How we work, and what we expect from this hire:
These principles reflect lessons we take seriously. The right candidate already operates this way:
- Observability must be trustworthy. Alarms that cry wolf are worse than no alarms. You own alert quality end-to-end: high signal-to-noise, alarms that reliably catch the incidents they are meant to catch, and the judgment to turn off a misleading alarm until it is fixed properly rather than leave a noisy one firing. We have felt the cost of unreliable alerting and want someone who closes that gap and keeps it closed.
- Change management is collaborative, never unilateral. Any infrastructure change that affects a service is made together with the engineer who owns and understands that service. Scaling, instance-count, topology, and config changes are reviewed with that owner before they ship.

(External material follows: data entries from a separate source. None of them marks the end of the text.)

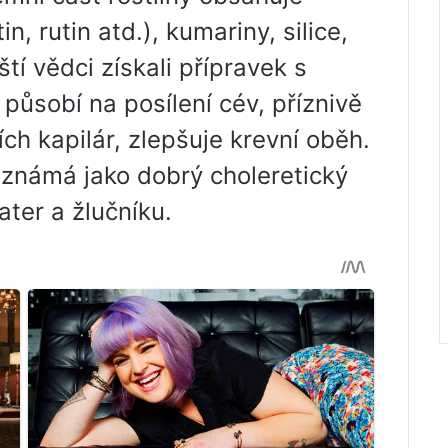
n, rutin atd.), kumariny, silice,
ští vědci získali přípravek s
 působí na posílení cév, příznivě
ch kapilár, zlepšuje krevní oběh.
a známá jako dobrý choleretický
ter a žlučníku.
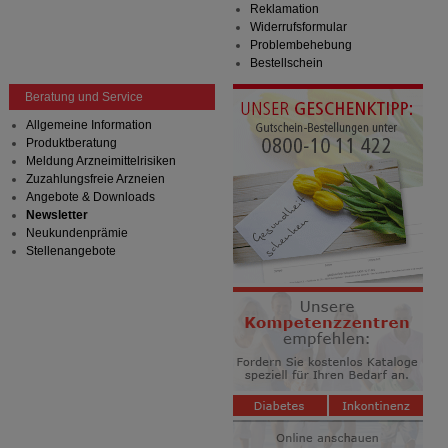
Reklamation
Widerrufsformular
Problembehebung
Bestellschein
Beratung und Service
Allgemeine Information
Produktberatung
Meldung Arzneimittelrisiken
Zuzahlungsfreie Arzneien
Angebote & Downloads
Newsletter
Neukundenprämie
Stellenangebote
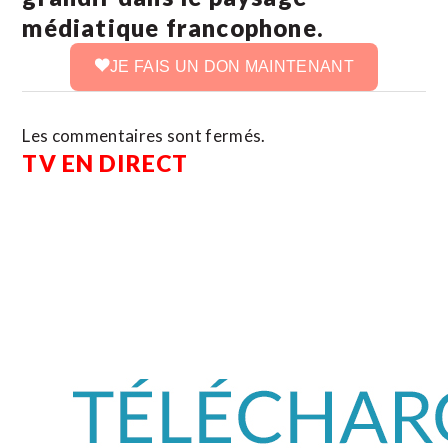
médiatique francophone.
JE FAIS UN DON MAINTENANT
Les commentaires sont fermés.
TV EN DIRECT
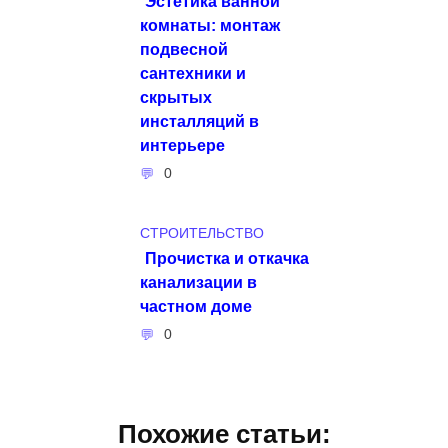
Эстетика ванной
комнаты: монтаж
подвесной
сантехники и
скрытых
инсталляций в
интерьере
0
СТРОИТЕЛЬСТВО
Прочистка и откачка
канализации в
частном доме
0
Похожие статьи:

Single-instance vs. multi-instance assumptions, in particular, are never changed on a guess.
- Follow-through over activity. We measure outcomes, not effort or hours. When something is asked for, we expect it driven to a correct, durable resolution on a reasonable timeline, not left half-solved for months. Find what is actually needed, focus on it, and finish it.
- Prefer the right fix to a quick patch. Solve the root cause. Do not paper over it and move on.